Leveraging Automated Unit Tests for Unsupervised Code Translation
- URL: http://arxiv.org/abs/2110.06773v1
- Date: Wed, 13 Oct 2021 15:08:43 GMT
- Title: Leveraging Automated Unit Tests for Unsupervised Code Translation
- Authors: Baptiste Roziere, Jie M. Zhang, Francois Charton, Mark Harman, Gabriel
Synnaeve, Guillaume Lample
- Abstract summary: We propose to leverage an automated unit-testing system to filter out invalid translations.
We find that fine-tuning an unsupervised model with this filtered data set significantly reduces the noise in the translations so-generated.
In particular, for Java $to$ Python and Python $to$ C++ we outperform the best previous methods by more than 16% and 24% respectively.
- Score: 34.84910520660154
- License: http://arxiv.org/licenses/nonexclusive-distrib/1.0/
- Abstract: With little to no parallel data available for programming languages,
unsupervised methods are well-suited to source code translation. However, the
majority of unsupervised machine translation approaches rely on
back-translation, a method developed in the context of natural language
translation and one that inherently involves training on noisy inputs.

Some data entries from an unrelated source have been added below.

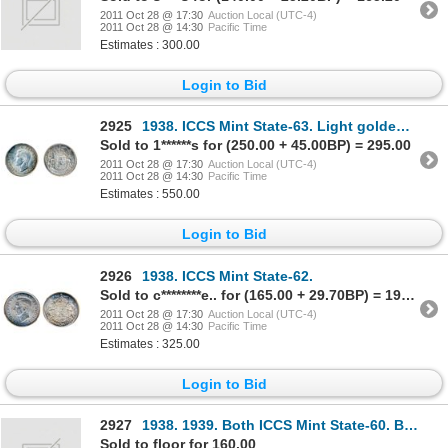
2011 Oct 28 @ 17:30
Auction Local (UTC-4)
2011 Oct 28 @ 14:30
Pacific Time
Estimates : 300.00
Login to Bid
2925
1938. ICCS Mint State-63. Light golden toning, with underlying luster.
Sold to 1******s for (250.00 + 45.00BP) = 295.00
2011 Oct 28 @ 17:30
Auction Local (UTC-4)
2011 Oct 28 @ 14:30
Pacific Time
Estimates : 550.00
Login to Bid
2926
1938. ICCS Mint State-62.
Sold to c********e.. for (165.00 + 29.70BP) = 194.70
2011 Oct 28 @ 17:30
Auction Local (UTC-4)
2011 Oct 28 @ 14:30
Pacific Time
Estimates : 325.00
Login to Bid
2927
1938. 1939. Both ICCS Mint State-60. Both brilliant.
Sold to floor for 160.00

Unfortunately, source code is highly sensitive to small changes; a single token
can result in compilation failures or erroneous programs, unlike natural
languages where small inaccuracies may not change the meaning of a sentence. To
address this issue, we propose to leverage an automated unit-testing system to
filter out invalid translations, thereby creating a fully tested parallel
corpus. We found that fine-tuning an unsupervised model with this filtered data
set significantly reduces the noise in the translations so-generated,
comfortably outperforming the state-of-the-art for all language pairs studied.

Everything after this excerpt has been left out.